[The records Boundary: Start]
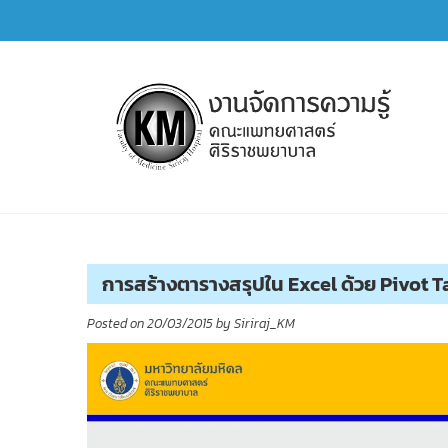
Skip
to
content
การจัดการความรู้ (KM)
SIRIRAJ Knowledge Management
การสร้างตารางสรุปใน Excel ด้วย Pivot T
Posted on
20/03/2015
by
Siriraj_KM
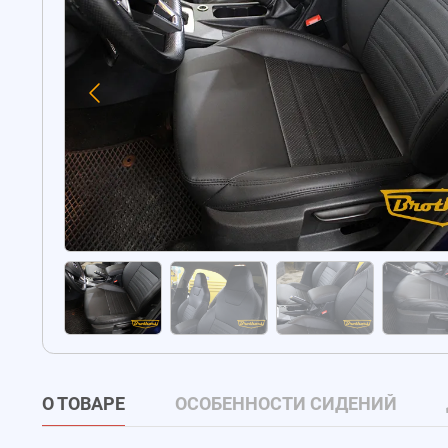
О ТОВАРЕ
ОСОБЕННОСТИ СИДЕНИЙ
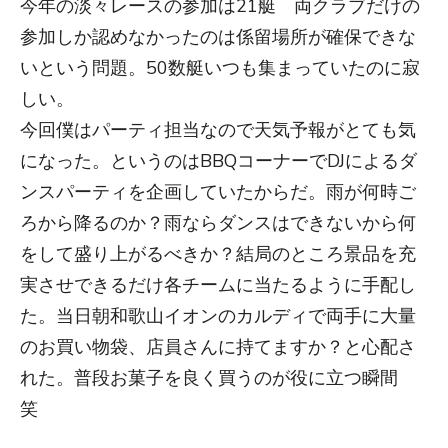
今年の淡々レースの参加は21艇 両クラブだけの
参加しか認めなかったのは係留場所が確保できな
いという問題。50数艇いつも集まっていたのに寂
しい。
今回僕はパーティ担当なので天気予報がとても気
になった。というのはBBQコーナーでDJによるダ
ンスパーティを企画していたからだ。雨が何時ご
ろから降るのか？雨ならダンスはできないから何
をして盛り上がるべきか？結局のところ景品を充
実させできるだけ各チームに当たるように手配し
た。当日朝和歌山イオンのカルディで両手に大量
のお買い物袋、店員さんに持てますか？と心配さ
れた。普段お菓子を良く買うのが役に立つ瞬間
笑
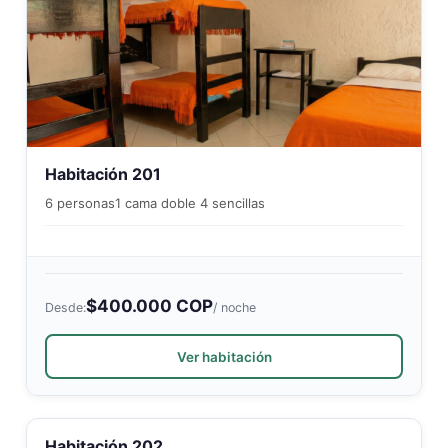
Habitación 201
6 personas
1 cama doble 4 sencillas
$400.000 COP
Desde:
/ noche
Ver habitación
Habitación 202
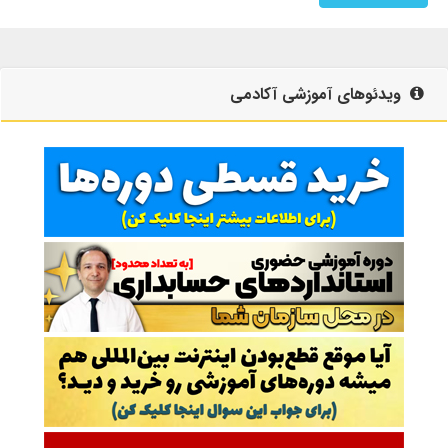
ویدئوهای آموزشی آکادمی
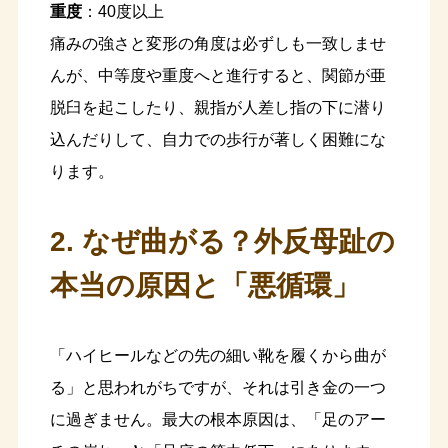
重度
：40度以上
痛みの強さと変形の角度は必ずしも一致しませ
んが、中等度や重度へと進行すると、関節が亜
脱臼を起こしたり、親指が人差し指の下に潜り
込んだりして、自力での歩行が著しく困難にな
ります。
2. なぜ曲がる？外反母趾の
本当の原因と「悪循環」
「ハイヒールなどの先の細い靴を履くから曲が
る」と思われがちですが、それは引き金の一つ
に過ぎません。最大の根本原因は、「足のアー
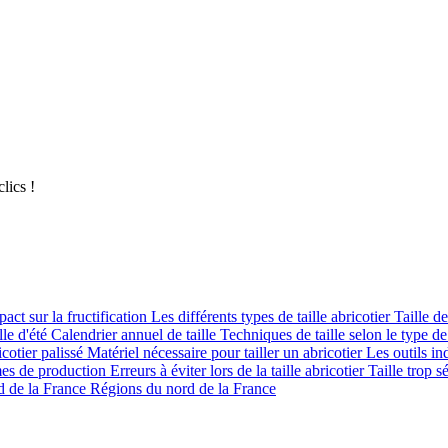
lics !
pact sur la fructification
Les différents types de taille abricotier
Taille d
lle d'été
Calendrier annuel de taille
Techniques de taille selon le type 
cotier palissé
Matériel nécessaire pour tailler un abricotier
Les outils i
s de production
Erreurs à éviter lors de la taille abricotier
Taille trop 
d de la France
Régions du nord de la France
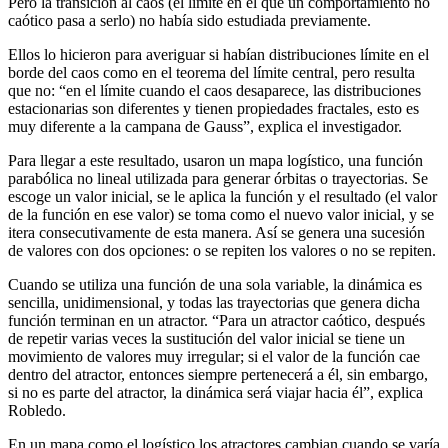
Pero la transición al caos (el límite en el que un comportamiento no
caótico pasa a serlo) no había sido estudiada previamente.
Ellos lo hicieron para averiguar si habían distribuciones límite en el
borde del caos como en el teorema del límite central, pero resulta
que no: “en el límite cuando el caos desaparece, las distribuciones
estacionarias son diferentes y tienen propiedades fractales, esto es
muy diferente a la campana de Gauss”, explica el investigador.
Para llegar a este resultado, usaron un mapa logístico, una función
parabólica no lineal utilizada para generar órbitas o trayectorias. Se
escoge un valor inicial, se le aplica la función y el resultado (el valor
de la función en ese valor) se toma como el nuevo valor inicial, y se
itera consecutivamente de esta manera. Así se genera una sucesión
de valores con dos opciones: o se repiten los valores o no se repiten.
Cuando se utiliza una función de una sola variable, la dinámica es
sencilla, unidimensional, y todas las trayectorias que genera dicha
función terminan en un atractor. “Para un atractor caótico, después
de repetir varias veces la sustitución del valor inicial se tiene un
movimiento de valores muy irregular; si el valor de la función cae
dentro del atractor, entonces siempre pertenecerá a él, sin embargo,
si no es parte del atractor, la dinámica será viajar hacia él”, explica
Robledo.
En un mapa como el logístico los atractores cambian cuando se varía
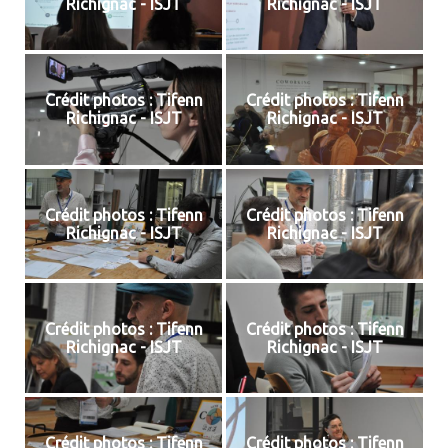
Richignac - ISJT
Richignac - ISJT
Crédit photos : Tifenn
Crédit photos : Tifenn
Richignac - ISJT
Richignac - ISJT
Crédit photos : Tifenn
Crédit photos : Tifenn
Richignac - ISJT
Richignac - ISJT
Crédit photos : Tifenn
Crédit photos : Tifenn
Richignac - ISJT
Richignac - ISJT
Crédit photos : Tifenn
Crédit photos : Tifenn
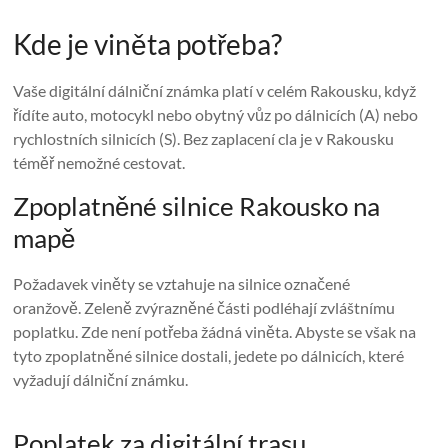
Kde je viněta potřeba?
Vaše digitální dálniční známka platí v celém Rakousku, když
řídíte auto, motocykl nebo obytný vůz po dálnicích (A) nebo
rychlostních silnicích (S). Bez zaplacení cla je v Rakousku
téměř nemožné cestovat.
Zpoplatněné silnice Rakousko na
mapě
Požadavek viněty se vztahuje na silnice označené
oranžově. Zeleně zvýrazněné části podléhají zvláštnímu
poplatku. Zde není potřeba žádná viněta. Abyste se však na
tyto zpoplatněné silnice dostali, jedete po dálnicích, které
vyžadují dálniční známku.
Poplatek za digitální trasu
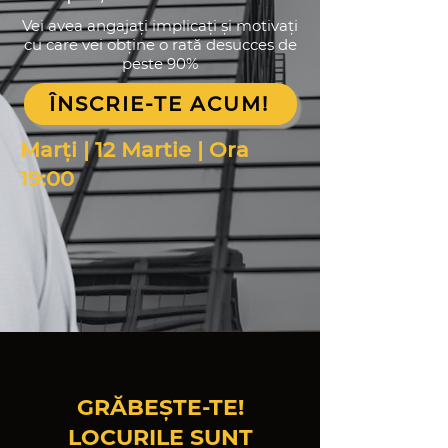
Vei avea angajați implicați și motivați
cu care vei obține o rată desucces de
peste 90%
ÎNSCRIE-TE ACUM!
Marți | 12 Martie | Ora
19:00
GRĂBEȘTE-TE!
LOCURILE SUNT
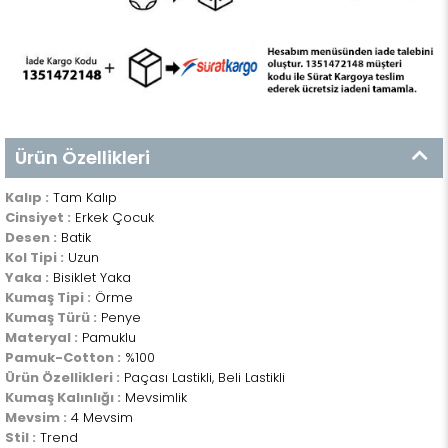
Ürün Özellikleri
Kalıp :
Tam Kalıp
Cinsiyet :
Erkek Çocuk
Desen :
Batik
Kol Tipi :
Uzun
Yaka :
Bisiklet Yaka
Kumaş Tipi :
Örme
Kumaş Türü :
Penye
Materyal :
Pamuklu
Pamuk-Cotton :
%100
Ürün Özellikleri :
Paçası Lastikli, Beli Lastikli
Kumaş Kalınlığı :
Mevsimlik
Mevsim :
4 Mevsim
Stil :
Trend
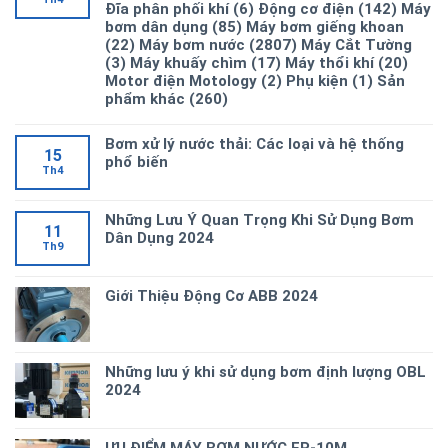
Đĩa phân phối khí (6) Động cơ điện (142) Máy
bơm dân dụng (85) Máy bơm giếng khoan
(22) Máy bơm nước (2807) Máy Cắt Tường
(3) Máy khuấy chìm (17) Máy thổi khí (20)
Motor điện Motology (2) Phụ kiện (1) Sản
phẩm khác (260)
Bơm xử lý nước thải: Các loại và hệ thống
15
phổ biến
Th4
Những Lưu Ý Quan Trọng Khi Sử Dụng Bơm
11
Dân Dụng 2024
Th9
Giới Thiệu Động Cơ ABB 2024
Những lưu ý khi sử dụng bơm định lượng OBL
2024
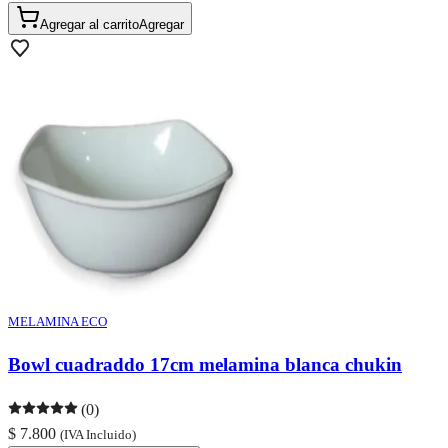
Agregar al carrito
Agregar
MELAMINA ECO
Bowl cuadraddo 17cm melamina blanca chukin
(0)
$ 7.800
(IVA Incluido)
[The records Boundary: End]
=== What the task requires ===
The word "Động" is the filter: copy every line of the listing above that contains it.

=== Your solution ===
Đĩa phân phối khí (6) Động cơ điện (142) Máy
Giới Thiệu Động Cơ ABB 2024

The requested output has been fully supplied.